Ricardo Barros lamenta que MPF fique do lado errado da luta no SUS

Laboratório recusa vender medicamento para empresa autorizada a importar o Soliris

Ricardo Barros (Wilson Dias/Agência Brasil)

O ex-ministro da Saúde, Ricardo Barros, lamenta que o Ministério Público Federal tenha escolhido o lado errado da luta no Sistema Único de Saúde (SUS). De acordo com Barros, o MPF deveria acusar as empresas que mantém monopólio de representantes para explorar o erário público. “A Justiça deu a autorização para a Global importar o medicamento Soliris. O laboratório fabricante, no entanto, recusou a vender o produto para a Global, mantendo um injusto e maior preço para o Brasil, praticado por seu representante comercial”. O paranaense se refere a ação impetrada pelo MPF que o acusa por improbidade administrativa, e também contra a Global Gestão em Saúde. A acusação que pesa sobre o ex-ministro é favorecimento de empresas,  inobservância da legislação administrativa, de licitações e sanitária, prejuízo ao patrimônio público, descumprimento de centenas de decisões judiciais, além de responsabilizar sua gestão no ministério por pela morte de pelo menos 14 pacientes. Outros quatro ex-diretores da Pasta e da empresa também são acusados.

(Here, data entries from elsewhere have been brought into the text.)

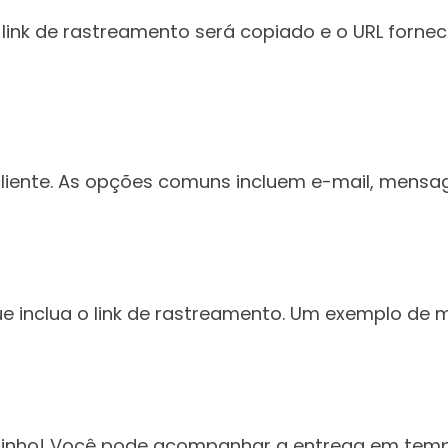
ink de rastreamento será copiado e o URL fornec
cliente. As opções comuns incluem e-mail, mens
 inclua o link de rastreamento. Um exemplo de
ho! Você pode acompanhar a entrega em tempo r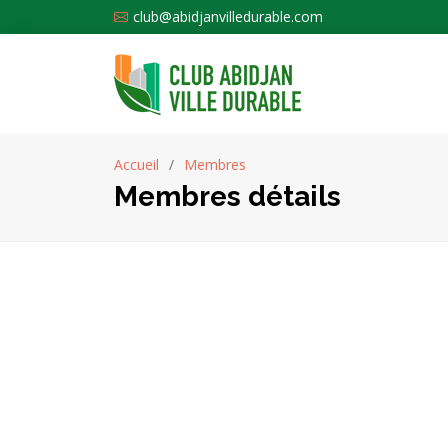
club@abidjanvilledurable.com
Accueil
Membres
Membres détails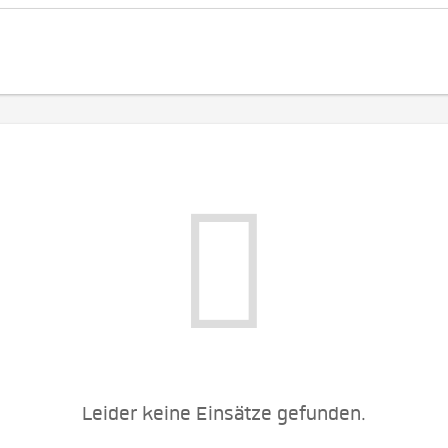
Leider keine Einsätze gefunden.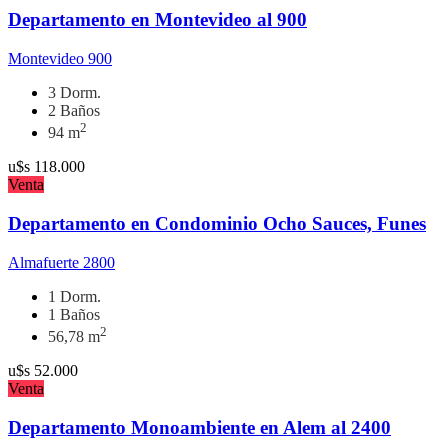
Departamento en Montevideo al 900
Montevideo 900
3 Dorm.
2 Baños
2
94 m
u$s
118.000
Venta
Departamento en Condominio Ocho Sauces, Funes
Almafuerte 2800
1 Dorm.
1 Baños
2
56,78 m
u$s
52.000
Venta
Departamento Monoambiente en Alem al 2400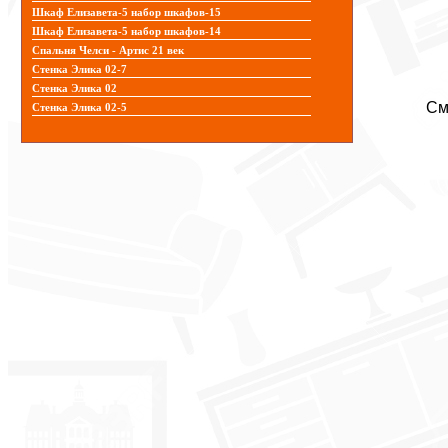
Шкаф Елизавета-5 набор шкафов-15
Шкаф Елизавета-5 набор шкафов-14
Спальня Челси - Артис 21 век
Стенка Элика 02-7
Стенка Элика 02
См
Стенка Элика 02-5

De acordo com o MPF,  Barros determinou que todos os processos de compra por ordem judicial passassem por seu crivo direto. “Ele colocou-se nitidamente em confronto com a legislação de regência (regulação sanitária), como forma de justificar a opção pela aquisição dos medicamentos de empresas sem nenhuma capacidade de fornecê-los”, diz a procuradora Luciana Loureiro, autora da ação.

De acordo com Barros, a legislação foi cumprida rigorosamente para aquisições por judicialização da Saúde. “Os R$ 5 bilhões economizados em 22 meses à frente do Ministério contrariaram muitos interesses. Agimos sempre dentro da lei, e nesses casos com decisões judiciais favoráveis ao Ministério da Saúde”, disse em e-mail enviado ao Portal RSN.

O juiz substituto da 21 vara federal de Brasília, Ronaldo Spagnolo, concedeu liminar para a importação do medicamento pela vencedora da licitação. “Também foi criado o núcleo de judicialização no Ministério da Saúde e atuamos em parceria com o Conselho Nacional de Justiça (CNJ)”. A judicialização da Saúde consome anualmente RS 7 bilhões dos cofres públicos.